ACTIVITY:
Taking the entries below, transcribe only the lines starting with the one with "hurricane-force winds and gusts abound, and" and going on through the one with "400*145*830(750)MM", exactly as written, without the pictures.

#### RECORDS FOR THE EXERCISE ####

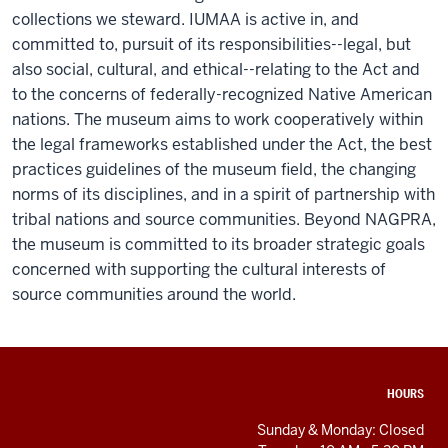
collections we steward. IUMAA is active in, and
committed to, pursuit of its responsibilities--legal, but
also social, cultural, and ethical--relating to the Act and
to the concerns of federally-recognized Native American
nations. The museum aims to work cooperatively within
the legal frameworks established under the Act, the best
practices guidelines of the museum field, the changing
norms of its disciplines, and in a spirit of partnership with
tribal nations and source communities. Beyond NAGPRA,
the museum is committed to its broader strategic goals
concerned with supporting the cultural interests of
source communities around the world.
ADDITIONAL
HOURS
LINKS
AND
Sunday & Monday: Closed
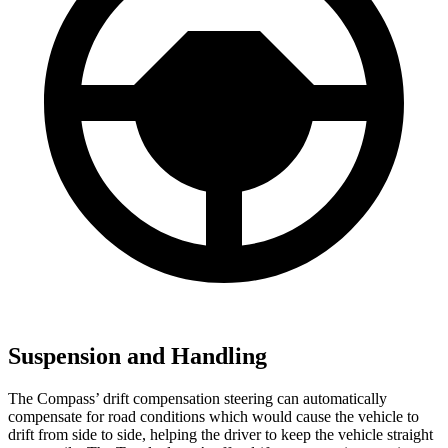
Suspension and Handling
The Compass’ drift compensation steering can automatically
compensate for road conditions which would cause the vehicle to
drift from side to side, helping the driver to keep the vehicle straight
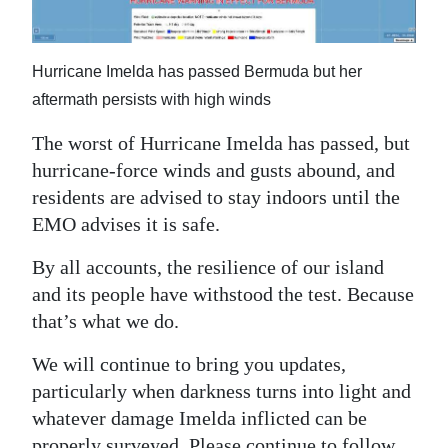
News
Business
Hurricane Imelda has passed Bermuda but her
Sport
aftermath persists with high winds
Life
The worst of Hurricane Imelda has passed, but
hurricane-force winds and gusts abound, and
Opinion
residents are advised to stay indoors until the
EMO advises it is safe.
RG
Podcast
By all accounts, the resilience of our island
and its people have withstood the test. Because
Jobs
that’s what we do.
Classifieds
We will continue to bring you updates,
Obituaries
particularly when darkness turns into light and
whatever damage Imelda inflicted can be
Weather
properly surveyed. Please continue to follow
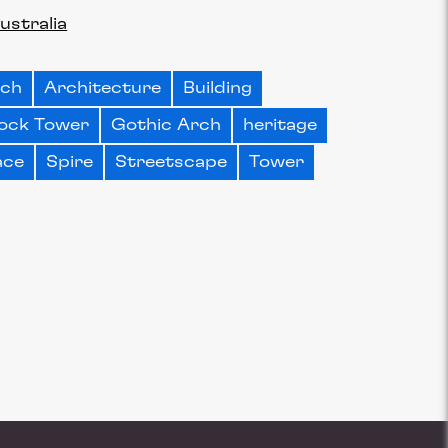
ustralia
rch
Architecture
Building
ock Tower
Gothic Arch
heritage
ace
Spire
Streetscape
Tower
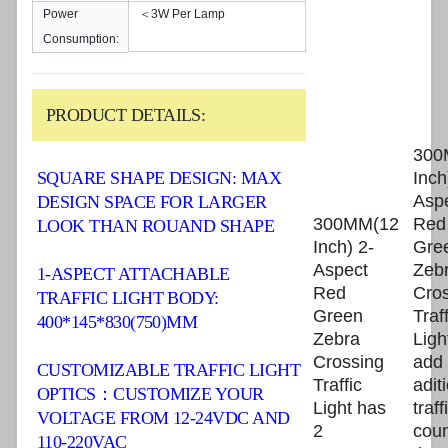
Power
＜3W Per Lamp
Consumption:
PRODUCT DETAILS:
300
Inch
SQUARE SHAPE DESIGN: MAX
Asp
DESIGN SPACE FOR LARGER
300MM(12
Red
LOOK THAN ROUAND SHAPE
Inch) 2-
Gre
Aspect
Zeb
1-ASPECT ATTACHABLE
Red
Cro
TRAFFIC LIGHT BODY:
Green
Traff
400*145*830(750)MM
Zebra
Ligh
Crossing
add
CUSTOMIZABLE TRAFFIC LIGHT
Traffic
adit
OPTICS：CUSTOMIZE YOUR
Light has
traff
VOLTAGE FROM 12-24VDC AND
2
cou
110-220VAC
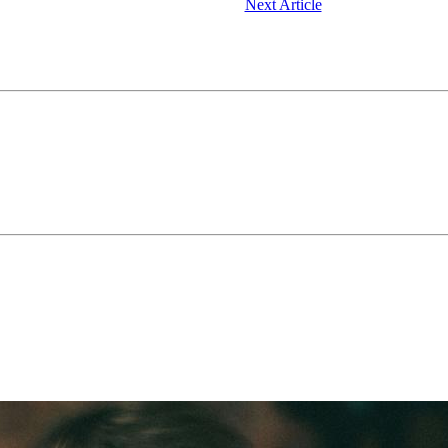
Next Article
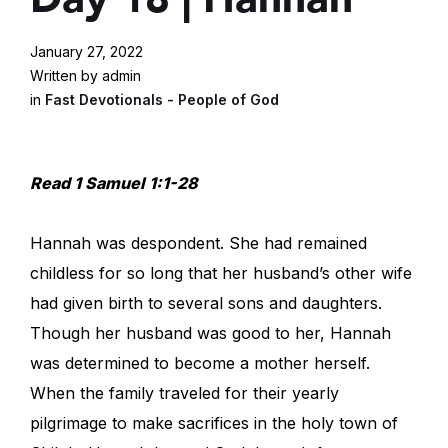
January 27, 2022
Written by admin
in
Fast Devotionals - People of God
Read 1 Samuel 1:1-28
Hannah was despondent. She had remained
childless for so long that her husband’s other wife
had given birth to several sons and daughters.
Though her husband was good to her, Hannah
was determined to become a mother herself.
When the family traveled for their yearly
pilgrimage to make sacrifices in the holy town of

####

OUTPUT FOR THIS EXERCISE:
hurricane-force winds and gusts abound, and
Opinion
residents are advised to stay indoors until the
EMO advises it is safe.
RG
Podcast
By all accounts, the resilience of our island
and its people have withstood the test. Because
Jobs
that’s what we do.
Classifieds
We will continue to bring you updates,
Obituaries
particularly when darkness turns into light and
whatever damage Imelda inflicted can be
Weather
properly surveyed. Please continue to follow
ustralia
rch
Architecture
Building
ock Tower
Gothic Arch
heritage
ace
Spire
Streetscape
Tower
Power
＜3W Per Lamp
Consumption:
PRODUCT DETAILS:
300
Inch
SQUARE SHAPE DESIGN: MAX
Asp
DESIGN SPACE FOR LARGER
300MM(12
Red
LOOK THAN ROUAND SHAPE
Inch) 2-
Gre
Aspect
Zeb
1-ASPECT ATTACHABLE
Red
Cro
TRAFFIC LIGHT BODY:
Green
Traff
400*145*830(750)MM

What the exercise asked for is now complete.